Another example is Intel’s Atom system-on-chip based on energy efficient cores for 5G and advanced computing applications. Programs that run on these SoCs should be optimized for them (and possibly Xe-HP GPUs for edge machines) rather than AMD’s Intel Xeon or Epyc processors with full cores. This means that Intel will have to engage with plenty of suitable software developers, as the number of potential cutting edge computer applications is hard to overestimate. Nvidia is also here with its EGX platform which includes easy-to-deploy machines powered by software accelerated using Nvidia’s CUDA hardware.

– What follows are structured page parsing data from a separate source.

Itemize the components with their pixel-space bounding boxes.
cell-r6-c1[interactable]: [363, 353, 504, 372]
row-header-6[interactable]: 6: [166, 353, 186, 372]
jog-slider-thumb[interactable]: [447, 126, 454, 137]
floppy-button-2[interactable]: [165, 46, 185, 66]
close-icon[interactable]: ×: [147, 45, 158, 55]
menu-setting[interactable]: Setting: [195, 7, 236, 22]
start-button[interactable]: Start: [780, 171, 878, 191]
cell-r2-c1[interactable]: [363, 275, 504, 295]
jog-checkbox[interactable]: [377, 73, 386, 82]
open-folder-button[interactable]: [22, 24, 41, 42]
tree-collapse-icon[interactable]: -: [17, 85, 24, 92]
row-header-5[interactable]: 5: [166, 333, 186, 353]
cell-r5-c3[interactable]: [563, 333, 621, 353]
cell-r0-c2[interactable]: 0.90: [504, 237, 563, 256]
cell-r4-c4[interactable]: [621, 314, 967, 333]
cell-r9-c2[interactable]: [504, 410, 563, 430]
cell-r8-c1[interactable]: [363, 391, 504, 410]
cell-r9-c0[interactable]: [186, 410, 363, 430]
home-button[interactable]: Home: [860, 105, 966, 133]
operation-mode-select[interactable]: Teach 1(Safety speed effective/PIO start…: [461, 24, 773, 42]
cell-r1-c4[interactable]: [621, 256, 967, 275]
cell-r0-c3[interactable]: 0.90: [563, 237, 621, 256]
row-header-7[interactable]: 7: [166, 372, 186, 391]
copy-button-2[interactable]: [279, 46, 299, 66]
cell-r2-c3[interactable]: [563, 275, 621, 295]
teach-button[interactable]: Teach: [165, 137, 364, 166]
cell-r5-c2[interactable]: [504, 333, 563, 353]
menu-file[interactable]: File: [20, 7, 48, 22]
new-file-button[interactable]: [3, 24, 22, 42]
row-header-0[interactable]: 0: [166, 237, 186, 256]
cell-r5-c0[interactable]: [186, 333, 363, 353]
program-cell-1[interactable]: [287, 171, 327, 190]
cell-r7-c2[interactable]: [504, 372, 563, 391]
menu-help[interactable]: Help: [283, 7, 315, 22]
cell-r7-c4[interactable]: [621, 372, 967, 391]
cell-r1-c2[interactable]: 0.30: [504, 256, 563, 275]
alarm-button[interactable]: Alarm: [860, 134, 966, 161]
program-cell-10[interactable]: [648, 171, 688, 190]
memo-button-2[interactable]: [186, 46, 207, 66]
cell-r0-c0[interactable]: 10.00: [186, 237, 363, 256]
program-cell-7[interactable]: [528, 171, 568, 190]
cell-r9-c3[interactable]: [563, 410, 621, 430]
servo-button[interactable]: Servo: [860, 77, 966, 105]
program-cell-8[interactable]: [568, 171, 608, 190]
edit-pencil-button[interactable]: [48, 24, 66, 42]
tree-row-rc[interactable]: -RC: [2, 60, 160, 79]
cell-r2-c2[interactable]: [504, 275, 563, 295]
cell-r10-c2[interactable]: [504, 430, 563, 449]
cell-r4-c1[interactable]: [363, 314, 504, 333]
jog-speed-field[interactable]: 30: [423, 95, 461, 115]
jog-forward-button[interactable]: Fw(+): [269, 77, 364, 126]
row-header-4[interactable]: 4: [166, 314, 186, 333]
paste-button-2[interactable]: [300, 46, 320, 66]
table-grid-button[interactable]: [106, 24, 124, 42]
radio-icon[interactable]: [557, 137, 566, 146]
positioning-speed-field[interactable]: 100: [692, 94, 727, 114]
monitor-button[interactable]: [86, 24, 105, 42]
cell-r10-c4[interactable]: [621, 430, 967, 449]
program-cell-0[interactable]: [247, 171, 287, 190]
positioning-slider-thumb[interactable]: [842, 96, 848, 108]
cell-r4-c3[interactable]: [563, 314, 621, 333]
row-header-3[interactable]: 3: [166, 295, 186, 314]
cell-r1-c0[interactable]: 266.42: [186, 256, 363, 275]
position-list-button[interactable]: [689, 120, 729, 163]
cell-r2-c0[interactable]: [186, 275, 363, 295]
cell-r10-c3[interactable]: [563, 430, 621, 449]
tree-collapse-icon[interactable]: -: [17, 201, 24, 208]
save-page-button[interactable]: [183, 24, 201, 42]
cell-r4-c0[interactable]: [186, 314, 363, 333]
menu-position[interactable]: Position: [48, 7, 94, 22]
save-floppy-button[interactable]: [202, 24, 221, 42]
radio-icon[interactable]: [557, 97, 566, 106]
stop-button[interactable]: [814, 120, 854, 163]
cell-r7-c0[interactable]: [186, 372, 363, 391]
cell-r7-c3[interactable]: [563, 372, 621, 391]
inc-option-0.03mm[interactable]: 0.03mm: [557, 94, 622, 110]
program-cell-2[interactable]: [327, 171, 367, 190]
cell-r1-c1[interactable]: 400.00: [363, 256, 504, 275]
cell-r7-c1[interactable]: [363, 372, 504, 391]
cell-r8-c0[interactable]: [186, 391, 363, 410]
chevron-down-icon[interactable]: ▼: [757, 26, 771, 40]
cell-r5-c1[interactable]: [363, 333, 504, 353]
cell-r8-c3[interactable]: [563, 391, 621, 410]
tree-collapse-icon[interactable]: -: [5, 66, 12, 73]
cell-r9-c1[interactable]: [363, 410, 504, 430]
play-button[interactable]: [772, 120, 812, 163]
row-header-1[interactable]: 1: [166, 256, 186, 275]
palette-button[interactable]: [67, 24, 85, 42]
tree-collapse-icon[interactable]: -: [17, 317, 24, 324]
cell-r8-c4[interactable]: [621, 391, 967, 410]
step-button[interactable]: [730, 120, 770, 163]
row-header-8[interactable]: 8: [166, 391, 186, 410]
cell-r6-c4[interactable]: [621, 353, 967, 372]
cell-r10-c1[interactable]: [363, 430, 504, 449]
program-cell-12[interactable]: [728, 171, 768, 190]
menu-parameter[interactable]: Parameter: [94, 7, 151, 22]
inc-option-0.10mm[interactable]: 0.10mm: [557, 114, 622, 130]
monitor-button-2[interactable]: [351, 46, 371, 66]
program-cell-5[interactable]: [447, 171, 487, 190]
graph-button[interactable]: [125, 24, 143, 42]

Intel Mulls Paid Software Services
Some Intel partners believe the chip giant might consider Nvidia’s approach to data center and edge computing, which includes DGX systems for AI and / or HPC as well as EGX machines. for edge applications, according to CRN. Value Added Resellers can take machines that come with a general software stack and equip them with additional programs tailored to a particular customer.
Since Intel is the world’s largest supplier of processors for PCs and servers, the company is unlikely to be interested in competing with its own customers and offering its own machines. This could undermine her semi-custom / custom x86 business that Pat Gelsinger has been pinning his hopes on, but she could still capitalize not only on her hardware, but also on her software. For example, Intel already offers its Intel Unite and Intel Data Center Manager software for an additional fee and could expand its software offerings, says Greg Lavender, Intel’s new chief technology officer.
“I expect you to see more in this area: How are we leveraging our software assets? How do we have unique monetized software assets and services that we will deliver to the industry that can be self-sustaining And yes, that’s a part of the business model that I expect to do more of in the future, ”a Lavender told CRN.
Intel isn’t ready to talk about the exact types of paid software it could offer its customers with its processors, but it does say that instead of developing its own programs, it could sell things like platform telemetry. advanced form to software makers, then share the revenue. This data could make it easier for security companies to detect malware or viruses on both client and server systems.
Traditionally, Intel has used its software as an added value for its hardware. For example, Intel’s Quick Sync Video software for desktops comes free with Intel drivers and takes advantage of the video encoding / decoding capabilities built into Intel processors. It remains to be seen how Intel will manage to make money selling both hardware and software in a world where many companies are now considering their own SoCs tailored for particular applications, but this is an option that management is now considering.